Beyond that, Connor himself is not really someone who screams savior of humanity. He’s not even the lead in the film but a strong supporting character the people look at in awe… but the film never really gives a reason why. The character doesn't actually do anything. The actors aren’t even at fault here – again it’s just the cold, robotic script that hurts what is otherwise a visually compelling film.


Saturday, May 16, 2009

Up (Review)

I’ve never gotten the effusive gush that comes over normally sane people when the subject of Pixar comes up. The “everything they’ve ever done is a masterpiece! (well except Cars)” just gets irritating after the 82nd time. I’ve never hated any of the Pixar flix I’ve seen but found only two worthy of some of the extraordinary praise that is trumpeted (or syndicated) from the pages of the entertainment section of America's newspapers.

Take Up (please!... sorry) – the industry trades of record (Variety and The Hollywood Reporter) each gave the film a score of 100… 100! Really? So this is an immaculately conceived and flawlessly delivered piece if work that will herald the sweeping of the world in joys unity like a 70’s Haskell Wexler ad? Seriously how much sway do these folk’s have?

Anyway, no this film will not teach the world to sing in perfect harmony. Though it fits the Pixar formula nicely - two odd couple type characters learning that they need each other despite initial reluctance on the part of one or both of them. Toss in a goofy sidekick or 3 for comic relief and you got yourself yet another Pixar flick.

The opening act is actually pretty interesting. We start off with newsreel footage and a young boy taking in his hero – Charles Muntz, a world renowned adventurer at a local theater. On his way home he (the silent type) meets a girl (very much NOT the silent type) who is equally enthralled with Mr. Muntz. They play in a broken-down house for a bit and realize that they are both determined to follow their hero on a great adventure in South America. We then flash forward to their wedding day. This next section contains no dialogue – pleasant after the over-caffeinated set-up that preceded it – but offers scenes from their marriage. They buy the rundown house, fix it up and furnish it with love. Then the emotional downward spiral of this section catches you off guard as their life slowly becomes a series of unfortunate incidents that hinder the the fulfillment of their dreams both financially and emotionally. It’s quite bold and I salute that but those bringing kids might have to do some explaining – heard at least 3 in the audience ask their parents questions here. I'm not surprised the rating on this was bumped to PG. So finally we are left with just a curmudgeon and a world that has passed him by… time to intro the fat kid with the speech impediment! They go on the adventure the old guy planned for years and there are some talking dogs.
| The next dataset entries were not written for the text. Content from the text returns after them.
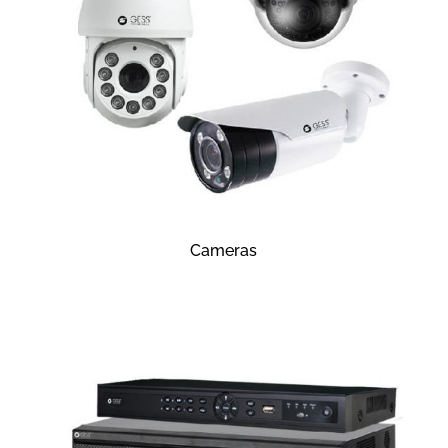
Cameras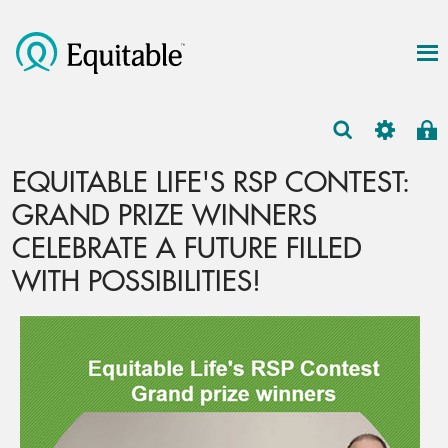
EQUITABLE LIFE'S RSP CONTEST:
GRAND PRIZE WINNERS
CELEBRATE A FUTURE FILLED
WITH POSSIBILITIES!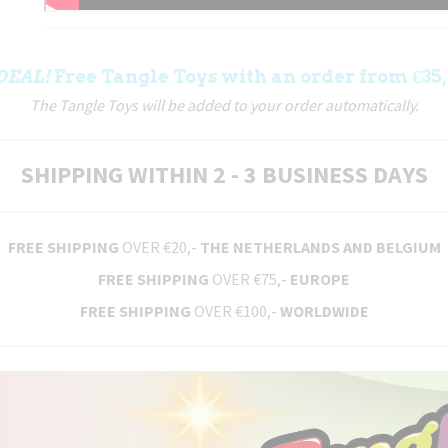
DEAL!
Free Tangle Toys with an order from €35,
The Tangle Toys will be added to your order automatically.
SHIPPING WITHIN 2 - 3 BUSINESS DAYS
FREE SHIPPING
OVER €20,-
THE NETHERLANDS AND BELGIUM
FREE SHIPPING
OVER €75,-
EUROPE
FREE SHIPPING
OVER €100,-
WORLDWIDE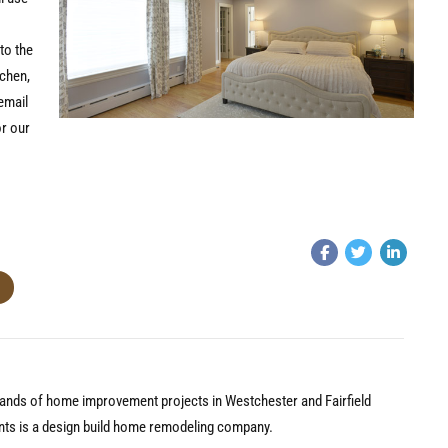
to the
tchen,
email
r our
nds of home improvement projects in Westchester and Fairfield
nts is a design build home remodeling company.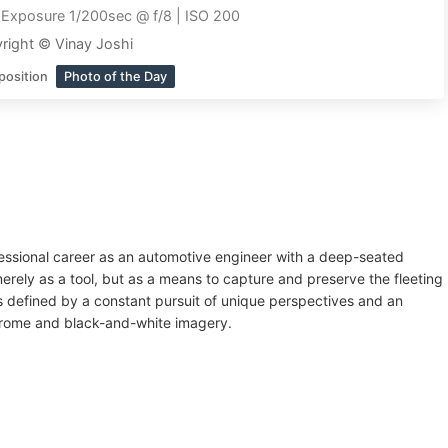
|
Exposure 1/200sec @ f/8 | ISO 200
right © Vinay Joshi
position
Photo of the Day
fessional career as an automotive engineer with a deep-seated
rely as a tool, but as a means to capture and preserve the fleeting
 is defined by a constant pursuit of unique perspectives and an
chrome and black-and-white imagery.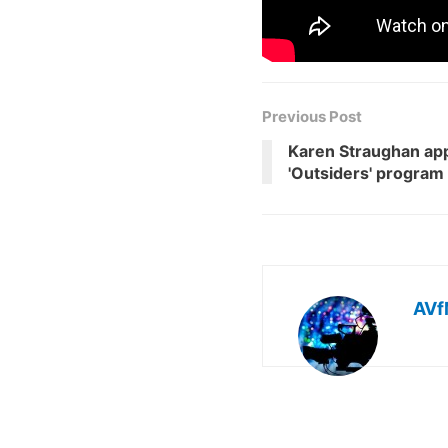
Previous Post
Karen Straughan app
'Outsiders' program
AVf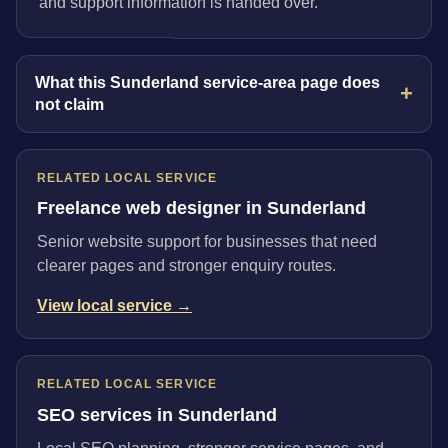
and support information is handed over.
What this Sunderland service-area page does
not claim
RELATED LOCAL SERVICE
Freelance web designer in Sunderland
Senior website support for businesses that need
clearer pages and stronger enquiry routes.
View local service →
RELATED LOCAL SERVICE
SEO services in Sunderland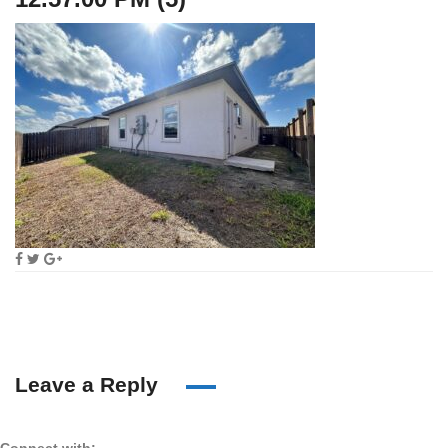
Leave a Reply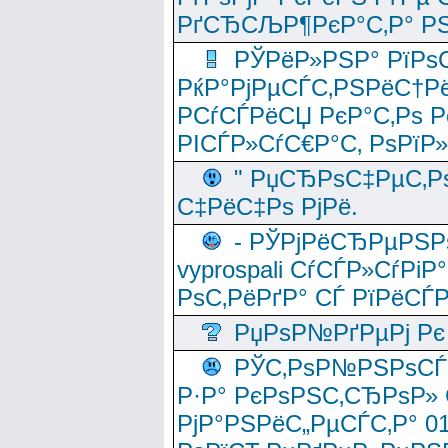
РґСЂСЉР¶РєР°С‚Р° РЅ
РЎРёР»РЅР° РїРѕС
РќР°РјРµСЃС‚РЅРёС†Рё
РСѓСЃРёСЏ РєР°С‚Рѕ Po
РІСЃР»СѓС€Р°С‚ РѕРїР
" РџСЂРѕС‡РµС‚Рѕ
С‡РёС‡Рѕ РјРё.
- РЎРјРёСЂРµРЅРѕ
vyprospali СѓСЃР»СѓРіР
РѕС‚РёРґР° СЃ РїРёСЃ
РџРѕР№РґРµРј Рє 
РЎС‚РѕР№РЅРѕСЃС‚
Р·Р° РєРѕРЅС‚СЂРѕР» 
РјР°РЅРёС„РµСЃС‚Р°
The emotional build-up of the first act echos thru the film but I never felt as though it was done all that successfully. Carl (the old man) talks to a picture of his wife that sits in this house (furnished with love) and eventually the house comes to symbolize the spirit of the wife but its never totally sold to the audience and its brought back every so often in a clumsy way that screams “EMOTIONAL MOMENT!.” Much like Ratatouille, partially realized ideas on theme hold the film back from true enjoyment.

The adventure itself is filled with slapstick that is often funny but sometimes very predictable – to the 8 year old who called out the upcoming sight gag for all to hear, you are awesome. There are also some nice allusions to other films including Star Wars that will work for the parents. On the technical side I thought they were a bit lazier in how they used light in this compared to their last beautiful flick. The shadows move around the characters very nicely but the colors of the source and its reflection are strangely off at times. Also the whole picture didn’t spring to life nearly as well as their last couple of films, everything felt quite flat. That cannot be said though of the fine vocal performances nor of Michael Giacchino's strong but simple scoring. Over all I wasn’t wowed by this nearly as much as Wall-E, which is a shame because there is a core here that could have been really great.

Oh and I did not see the 3D version of this – maybe that will pack more of a visual punch than this one did.